Вот оно что! Кто бы это в такую рань? Печальный опыт уныло напомнил Александрову, что ожидать от ранних звонков чего-либо хорошего по меньшей мере наивно.
Трубка была холодной, скользкой, и прикладывать ее к уху было неприятно.
– Александров, – нехотя буркнул капитан в мембрану.
– Какого хрена… ты там спишь, Александров?! – заорала трубка голосом начальника отдела подполковника Каминского. – Почему сразу не берешь? Нажрался опять, что ли?
Николай выдержал паузу.
– Сплю, как все нормальные люди, товарищ подполковник. У меня, если вы забыли невзначай, выходной, – с достоинством ответил он. – А что случилось?
Каминский в трубке, прежде чем ответить, матерился с минуту длинно и заковыристо, артистически нанизывая одну непристойность на другую.

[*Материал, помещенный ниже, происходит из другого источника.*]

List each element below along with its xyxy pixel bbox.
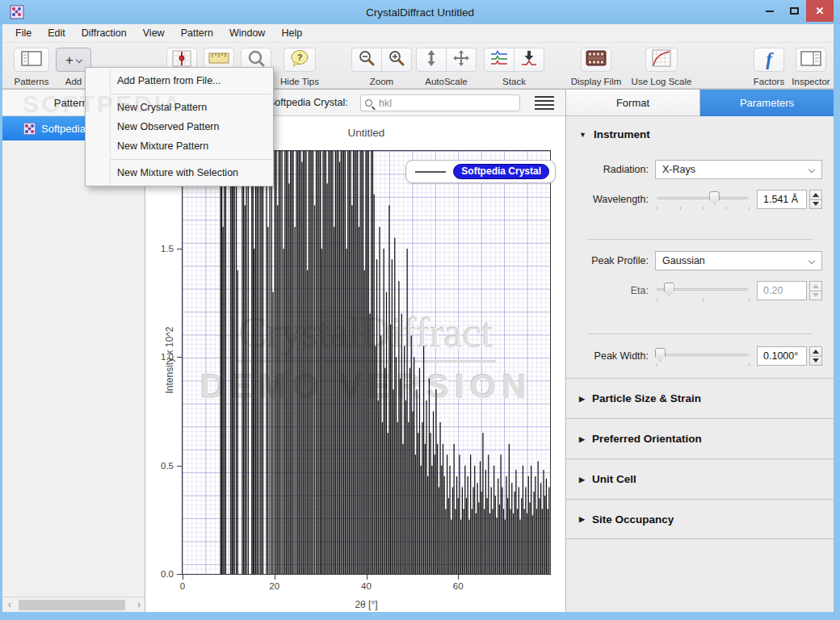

Несмотря на раздражение, Николай невольно заслушался, ибо подполковник слыл одним из лучших матерщинников не только управления, но и всего города.
Наконец нецензурное вдохновение начальника иссякло, и он сухо бросил:
– Крестники твои вчерашние в камере чего-то не поделили. Один холодный уже, а другой – в реанимации…
Николай даже задохнулся:
– Как же они в одной камере оказались-то? Я же специально…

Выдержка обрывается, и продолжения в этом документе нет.